Mossville, Louisiana is a shadow of its former self – a community rich in natural resources and history, founded by formerly enslaved people and free people of color, where neighbors lived in harmony and were insulated from the horrors of Jim Crow. Today, however, Mossville no longer resembles the town it once was. Surrounded by 14 petrochemical plants, Mossville is the future site of apartheid-born South African-based chemical company Sasol’s newest plant – proposed as a $21.2 billion project and the largest in the western hemisphere.
The community struggles to let go of their ancestral home, and at the center of it all is a man named Stacey Ryan, a lifelong Mossville resident. In the past 10 years, Stacey has lost much of his family to cancer and seen the neighborhood he grew up in demolished to make way for Sasol’s new multi-billion dollar project. He experiences these changes from the view of his parent’s home, a FEMA trailer smack in the middle of where the new facility is being built. He refuses to leave, having promised his dying parents to fight the sprawling chemical companies. Stacey struggles to keep his promise as his power, water, and sewage are all cut off, and his health continues to decline from ongoing chemical exposure. His dilemma is a moral one, too: he has a five-year-old son living nearby that he wants to move out of state, yet for now, the pull of that promise to his parents keeps him living in the middle of a construction site. As Sasol encroaches on citizens’ property with buyout offers, Stacey and his neighbors have to decide whether to exist in a chemical war zone, or abandon land that has been in their families for generations.
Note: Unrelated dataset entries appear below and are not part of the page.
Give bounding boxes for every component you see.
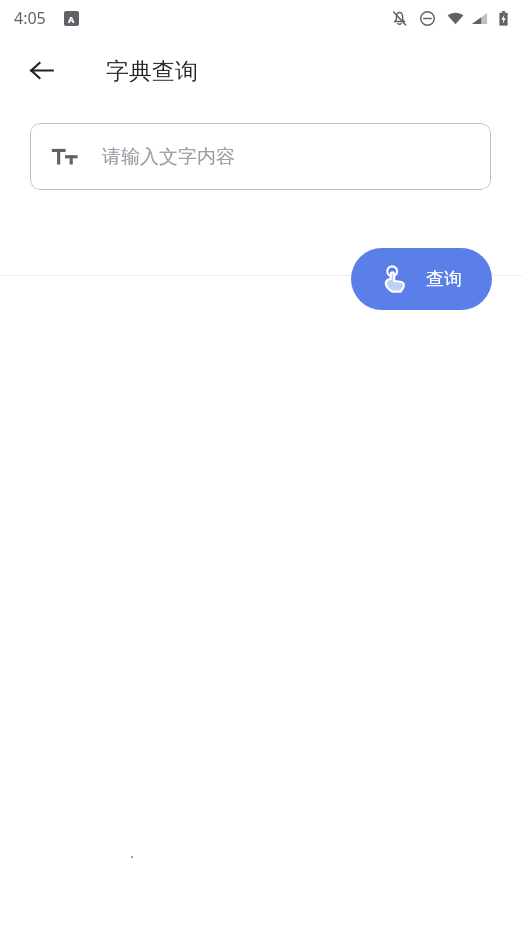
staticText: 查询 — [426, 268, 462, 291]
staticText: 请输入文字内容 — [102, 145, 235, 169]
staticText: A — [68, 13, 75, 25]
staticText: 4:05 — [14, 7, 46, 29]
button[interactable]: Query — [351, 248, 492, 310]
staticText: 字典查询 — [106, 57, 198, 86]
button[interactable]: Back — [18, 47, 64, 93]
button[interactable]: 请输入文字内容 — [30, 123, 491, 190]
other: Query — [381, 265, 409, 293]
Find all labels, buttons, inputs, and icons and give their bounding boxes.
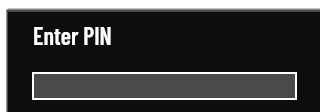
staticText: Enter PIN bbox=[33, 21, 112, 50]
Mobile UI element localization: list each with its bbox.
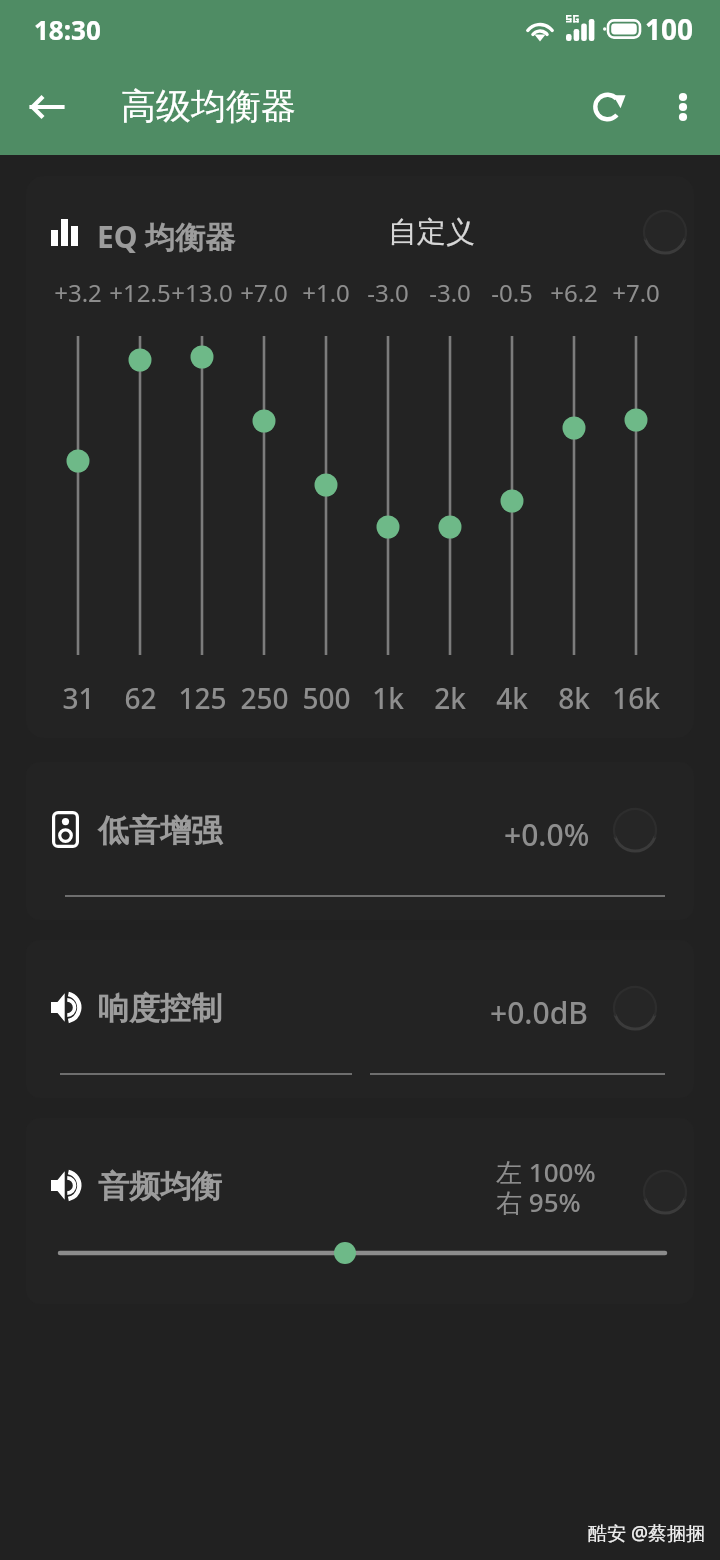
button[interactable]: Toggle [611,806,659,854]
button[interactable]: 响度控制 [26,940,694,1098]
staticText: 自定义 [388,214,475,251]
staticText: EQ 均衡器 [97,216,236,257]
staticText: 左 100% [496,1154,596,1190]
button[interactable]: Toggle [641,1168,689,1216]
button[interactable] [50,1170,81,1201]
staticText: 500 [302,679,351,717]
button[interactable]: 自定义 [378,204,485,260]
button[interactable]: 低音增强 [26,762,694,920]
staticText: 响度控制 [98,989,222,1028]
staticText: 16k [612,679,660,717]
staticText: 高级均衡器 [121,84,296,128]
staticText: 1k [372,679,404,717]
staticText: +12.5 [109,276,171,309]
staticText: 100 [645,10,694,48]
staticText: 8k [558,679,590,717]
staticText: 62 [124,679,157,717]
button[interactable] [26,1118,694,1304]
staticText: +7.0 [612,276,660,309]
staticText: 音频均衡 [98,1167,222,1206]
button[interactable]: Refresh [579,75,643,139]
staticText: 250 [240,679,289,717]
staticText: -3.0 [429,276,471,309]
button[interactable]: Toggle [641,208,689,256]
staticText: +6.2 [550,276,598,309]
staticText: +1.0 [302,276,350,309]
staticText: 右 95% [496,1184,581,1220]
staticText: 125 [178,679,227,717]
staticText: 31 [62,679,95,717]
staticText: 18:30 [34,12,101,47]
staticText: +0.0dB [490,992,588,1033]
staticText: +7.0 [240,276,288,309]
staticText: -3.0 [367,276,409,309]
staticText: -0.5 [491,276,533,309]
staticText: 2k [434,679,466,717]
staticText: 4k [496,679,528,717]
staticText: +13.0 [171,276,233,309]
button[interactable]: Back [15,75,79,139]
staticText: +0.0% [504,814,590,855]
staticText: +3.2 [54,276,102,309]
button[interactable]: More options [655,79,711,135]
button[interactable]: Toggle [611,984,659,1032]
staticText: 低音增强 [98,811,222,850]
staticText: 酷安 @蔡捆捆 [588,1520,706,1546]
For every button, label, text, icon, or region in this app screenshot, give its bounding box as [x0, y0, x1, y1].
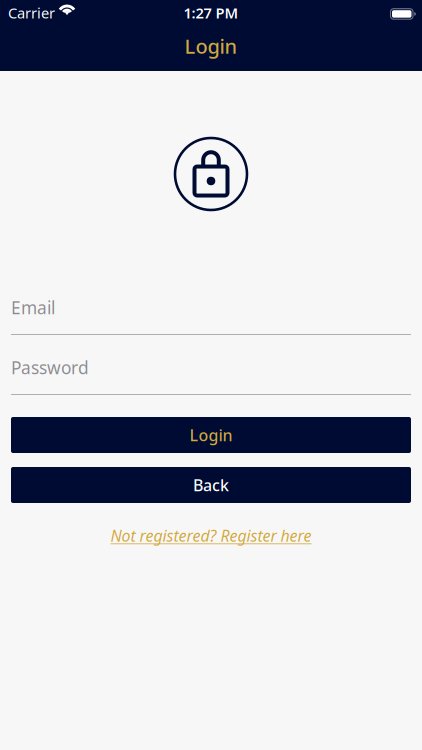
button[interactable]: Password	[11, 358, 411, 395]
staticText: Carrier	[8, 3, 55, 22]
staticText: Login	[190, 424, 232, 446]
button[interactable]: Email	[11, 298, 411, 335]
button[interactable]: Login	[11, 417, 411, 453]
staticText: Password	[11, 356, 89, 379]
staticText: Email	[11, 296, 55, 319]
staticText: Not registered? Register here	[110, 525, 312, 546]
staticText: Login	[184, 33, 238, 59]
button[interactable]: Back	[11, 467, 411, 503]
staticText: 1:27 PM	[184, 3, 238, 22]
button[interactable]: Not registered? Register here	[110, 525, 312, 546]
staticText: Back	[193, 474, 229, 496]
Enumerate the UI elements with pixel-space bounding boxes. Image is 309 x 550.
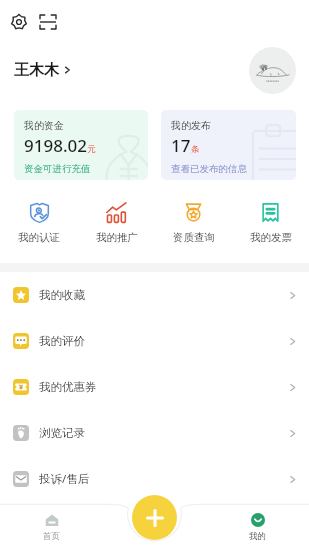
staticText: 元	[87, 144, 96, 155]
button[interactable]: 我的优惠券	[0, 364, 309, 410]
button[interactable]: 我的发布	[161, 110, 296, 180]
button[interactable]: Avatar	[249, 47, 296, 94]
button[interactable]: 我的评价	[0, 318, 309, 364]
button[interactable]: 浏览记录	[0, 410, 309, 456]
button[interactable]: 我的发票	[232, 202, 309, 244]
staticText: 我的资金	[24, 119, 64, 132]
button[interactable]: 我的推广	[78, 202, 155, 244]
staticText: 资金可进行充值	[24, 163, 91, 175]
staticText: 浏览记录	[39, 426, 85, 440]
button[interactable]: 首页	[0, 505, 103, 550]
button[interactable]: 我的资金	[14, 110, 148, 180]
staticText: 我的	[249, 531, 266, 542]
staticText: 我的评价	[39, 334, 85, 348]
button[interactable]: 王木木	[14, 46, 71, 94]
staticText: 我的推广	[96, 231, 138, 244]
button[interactable]: Settings	[7, 10, 31, 34]
staticText: 王木木	[14, 61, 59, 80]
button[interactable]: 投诉/售后	[0, 456, 309, 502]
staticText: 17	[171, 134, 191, 157]
button[interactable]: 资质查询	[155, 202, 232, 244]
button[interactable]: Add	[132, 495, 177, 540]
button[interactable]: 我的认证	[0, 202, 78, 244]
staticText: 9198.02	[24, 134, 87, 157]
staticText: 我的发布	[171, 119, 211, 132]
staticText: 我的认证	[18, 231, 60, 244]
staticText: 我的优惠券	[39, 380, 97, 394]
button[interactable]: 我的收藏	[0, 272, 309, 318]
staticText: 首页	[43, 531, 60, 542]
staticText: 查看已发布的信息	[171, 163, 247, 175]
staticText: 资质查询	[173, 231, 215, 244]
staticText: 我的收藏	[39, 288, 85, 302]
staticText: 条	[191, 144, 200, 155]
button[interactable]: 我的	[206, 505, 309, 550]
staticText: 我的发票	[250, 231, 292, 244]
staticText: 投诉/售后	[39, 471, 90, 487]
button[interactable]: Scan	[36, 10, 60, 34]
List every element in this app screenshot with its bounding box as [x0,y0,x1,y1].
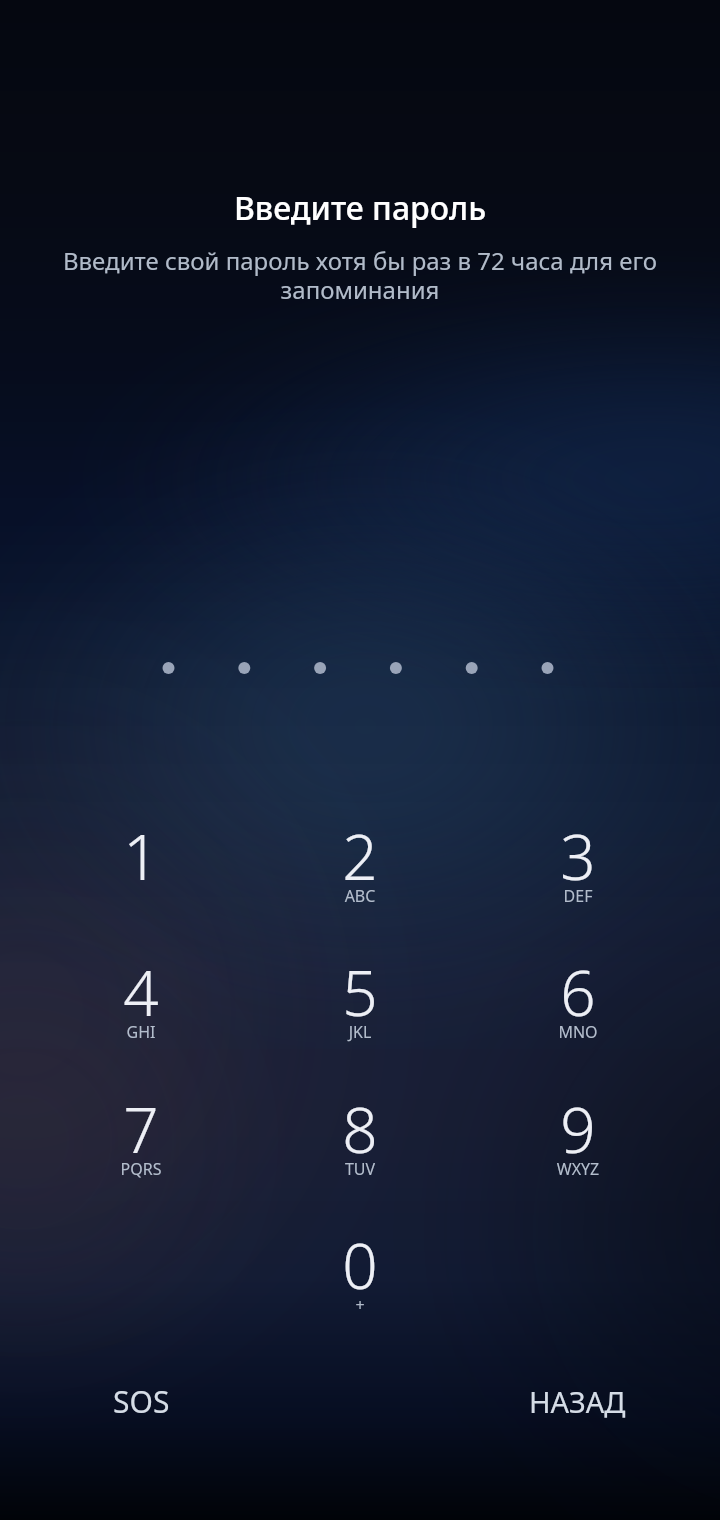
staticText: 5 [290,950,430,1034]
button[interactable]: 5 [290,950,430,1068]
staticText: DEF [508,885,648,907]
staticText: Введите пароль [0,186,720,230]
staticText: 7 [71,1087,211,1171]
staticText: TUV [290,1158,430,1180]
button[interactable]: 3 [508,814,648,932]
staticText: 8 [290,1087,430,1171]
staticText: WXYZ [508,1158,648,1180]
button[interactable]: SOS [71,1366,211,1436]
staticText: ABC [290,885,430,907]
staticText: 6 [508,950,648,1034]
staticText: Введите свой пароль хотя бы раз в 72 час… [52,244,668,306]
staticText: SOS [113,1381,170,1422]
staticText: + [290,1294,430,1316]
button[interactable]: НАЗАД [507,1366,647,1436]
button[interactable]: 9 [508,1087,648,1205]
staticText: 1 [71,814,211,898]
staticText: 0 [290,1223,430,1307]
staticText: JKL [290,1021,430,1043]
button[interactable]: 6 [508,950,648,1068]
button[interactable]: 0 [290,1223,430,1341]
button[interactable]: 4 [71,950,211,1068]
staticText: 9 [508,1087,648,1171]
button[interactable]: 1 [71,814,211,932]
staticText: MNO [508,1021,648,1043]
button[interactable]: 7 [71,1087,211,1205]
staticText: 3 [508,814,648,898]
staticText: НАЗАД [529,1382,626,1421]
button[interactable]: 8 [290,1087,430,1205]
staticText: GHI [71,1021,211,1043]
staticText: PQRS [71,1158,211,1180]
staticText: 4 [71,950,211,1034]
button[interactable]: 2 [290,814,430,932]
staticText: 2 [290,814,430,898]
“The story of Mossville feels as relevant as ever as the Coronavirus continues to amplify the same systemic inequities that are illustrated in the film,” says director Alexander Glustrom. “We are excited to make the film available to the PBS audience in order to use this moment as an opportunity to reconstruct a more ethical and environmentally responsible society.”
MOSSVILLE: When Great Trees Fall took home Best Southern Feature Award at the Hot Springs Documentary Film Festival, and the Kathleen Bryan Edwards Human Rights Award at the Full Frame Documentary Film Festival.